No decent person wants to hurt children. Yet as pediatricians and longtime public health practitioners, we’ve both seen how children can be harmed by adults’ poor decisions. Efforts to block gender-affirming care for trans children have been more about politics than about health, and kids are paying the price: More than 90% of LGBTQ+ youths say recent politics has harmed their mental health.
Tragically and predictably, they are experiencing higher rates of depression and suicide. In a 2021 study by The Trevor Project — a nonprofit suicide prevention group that supports LGBTQ+ youth — more than 50% of transgender and nonbinary youths reported that they had considered killing themselves, and 20% had actually tried to do so.
A political and cultural fight has become a mental health crisis for too many youths in America.
What might a “do no harm” approach look like when it comes to the issue of children and gender-affirming care? Here are a few principles to sideline the politics while prioritizing the health and well-being of the country’s children.
Listen intently, engage with humility. It’s not easy for a youth to figure out what to do when their body doesn’t match the person they are inside. Questions abound, emotions can run high, and the right course of action is not always clear.
During this time, it is essential for the adults in a trans child’s life to stop and listen. This can be challenging, as the emotions engendered by the situation can inhibit one’s ability to hear others. But listening without judging is essential to help bridge the gaps in understanding. Everyone needs — and deserves — to be heard: the pensive child, the questioning parent, and even the engaged health practitioner.
Relatively little is known about gender discordance, as this is an emerging field of medicine. Anyone dealing with gender discordance can benefit from listening to the experts, but also by asking them questions. Parents who might be in denial, or simply overwhelmed, need empathy. But most of all, children should be given guidance and support as they navigate these changes.

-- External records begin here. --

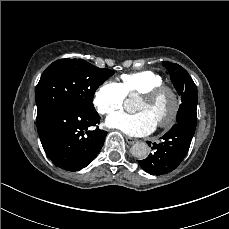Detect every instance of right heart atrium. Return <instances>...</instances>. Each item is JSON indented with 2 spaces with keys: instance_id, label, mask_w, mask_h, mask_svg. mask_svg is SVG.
I'll return each mask as SVG.
<instances>
[{
  "instance_id": "d8ad5b80",
  "label": "right heart atrium",
  "mask_w": 229,
  "mask_h": 229,
  "mask_svg": "<svg viewBox=\"0 0 229 229\" xmlns=\"http://www.w3.org/2000/svg\"><path fill=\"white\" fill-rule=\"evenodd\" d=\"M125 97L119 84L105 81L95 90L92 103L97 112L108 115L122 109Z\"/></svg>"
}]
</instances>
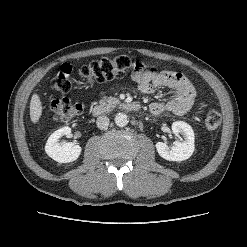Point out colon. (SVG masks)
Segmentation results:
<instances>
[{
	"mask_svg": "<svg viewBox=\"0 0 247 247\" xmlns=\"http://www.w3.org/2000/svg\"><path fill=\"white\" fill-rule=\"evenodd\" d=\"M130 69H139L145 73L156 74V69L146 65L142 60L121 55L92 61L79 70V76L89 84L104 83L124 77ZM74 81L73 67L64 64L53 77L51 87L55 92L65 95L72 89ZM198 105L200 108L204 107L202 102ZM50 108L57 120L69 121L83 111L84 104L71 102L66 97H59L51 101ZM204 122L208 129H216L221 124V115L218 111L209 110L205 114Z\"/></svg>",
	"mask_w": 247,
	"mask_h": 247,
	"instance_id": "obj_1",
	"label": "colon"
}]
</instances>
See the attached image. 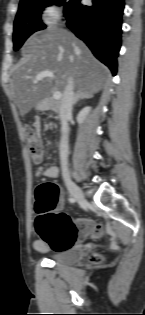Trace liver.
Segmentation results:
<instances>
[{
	"mask_svg": "<svg viewBox=\"0 0 145 315\" xmlns=\"http://www.w3.org/2000/svg\"><path fill=\"white\" fill-rule=\"evenodd\" d=\"M42 71H51L55 77L35 82ZM70 77L77 93L93 95L104 87L109 70L67 30L51 28L32 35L13 71L11 96L20 115L27 114L54 92L64 91Z\"/></svg>",
	"mask_w": 145,
	"mask_h": 315,
	"instance_id": "obj_1",
	"label": "liver"
}]
</instances>
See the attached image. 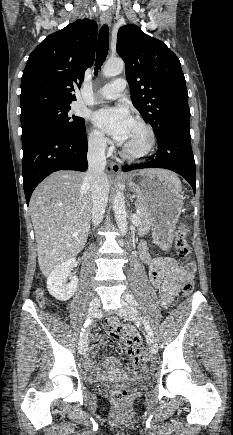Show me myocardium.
Wrapping results in <instances>:
<instances>
[{"mask_svg": "<svg viewBox=\"0 0 233 435\" xmlns=\"http://www.w3.org/2000/svg\"><path fill=\"white\" fill-rule=\"evenodd\" d=\"M134 123L143 127L148 135V142L146 146L139 152H131L125 147H121V155L128 160H138L147 157L154 149L156 143V135L150 124L140 118L134 119Z\"/></svg>", "mask_w": 233, "mask_h": 435, "instance_id": "myocardium-1", "label": "myocardium"}]
</instances>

Gender-affirming care is proven to work. Youths questioning their gender are not hastily receiving irreversible procedures. No qualified health professional will begin a child’s treatment with medical interventions. Instead, the medical standard of care for these children begins with behavioral health and social supports designed to explore and affirm their identity. Providing the social, psychological, and behavioral supports these children need should be everyone’s first and highest priority.

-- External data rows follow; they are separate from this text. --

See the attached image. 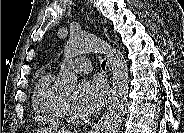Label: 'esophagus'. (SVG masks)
Here are the masks:
<instances>
[{
	"instance_id": "esophagus-1",
	"label": "esophagus",
	"mask_w": 184,
	"mask_h": 133,
	"mask_svg": "<svg viewBox=\"0 0 184 133\" xmlns=\"http://www.w3.org/2000/svg\"><path fill=\"white\" fill-rule=\"evenodd\" d=\"M108 67H109V64H108ZM112 95V89H110V96ZM103 119V118H102ZM102 119L99 120L91 129L92 133H98L100 128H101V125H102Z\"/></svg>"
}]
</instances>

Only after this kind of careful assessment is concluded can reflection about medically tested and approved therapies — which must include conversations with the patient and family — be initiated about treatments that might suit a particular young person. There is common ground in support of thoughtful gender-affirming care: More than 70% of people in the U.S. oppose legislation prohibiting such care for minors, a rare alignment of Republicans and Democrats.
Treatment for trans kids is a health issue. Gender-affirming care and social support are integral pieces of health care, and denying kids access to this care is as misguided as denying them antibiotics for an infection or stitches for a wound. Parents, skilled professionals, and the children themselves should determine what’s best, with the child’s mental and physical health being at the center of all efforts.
Politicizing this issue further deepens the cultural conflict around trans health care and is a disservice to everyone involved. It is in this climate that 3 out of 4 of LGBTQ+ kids say they have been discriminated against.
Conversion therapy harms children. Efforts to change a child’s sexual orientation or gender identity is known as conversion therapy. Thirteen percent of LGBTQ+ youth reported being subjected to it; 83% of those efforts occurred when the child was younger than age 18. A mismatch between the gender of one’s body and one’s sense of gender is not a mental disorder. Being trans or nonbinary is influenced by biology, development, socialization, and culture. Parents and politicians should no more forcibly try to alter a child’s gender or sexual orientation than they should try to force a left-handed child to become right-handed.
At a time when a child needs the support and love of the adults in their life more than ever, conversion therapy is likely to harm their physical and mental health and drive a wedge between parent and child.
Adhering to these principles won’t bridge America’s cultural divide or suddenly tone down the political rhetoric around gender-affirming care, but it will help children. And that should be enough. All children — including those who are questioning their gender — need affirmation, support, and love, not the stigma and negative experiences known to harm mental health and well-being.
No matter a person’s understanding of gender-affirming care and no matter their politics, doing no harm to children is the least we can do.
Julie Morita is a pediatrician, the executive vice president of the Robert Wood Johnson Foundation in Princeton, N.J., and the former medical director, chief medical officer, and then commissioner for the Chicago Department of Public Health. Donald Schwarz is a pediatrician, a senior vice president at the Robert Wood Johnson Foundation, and the former health commissioner for the City of Philadelphia.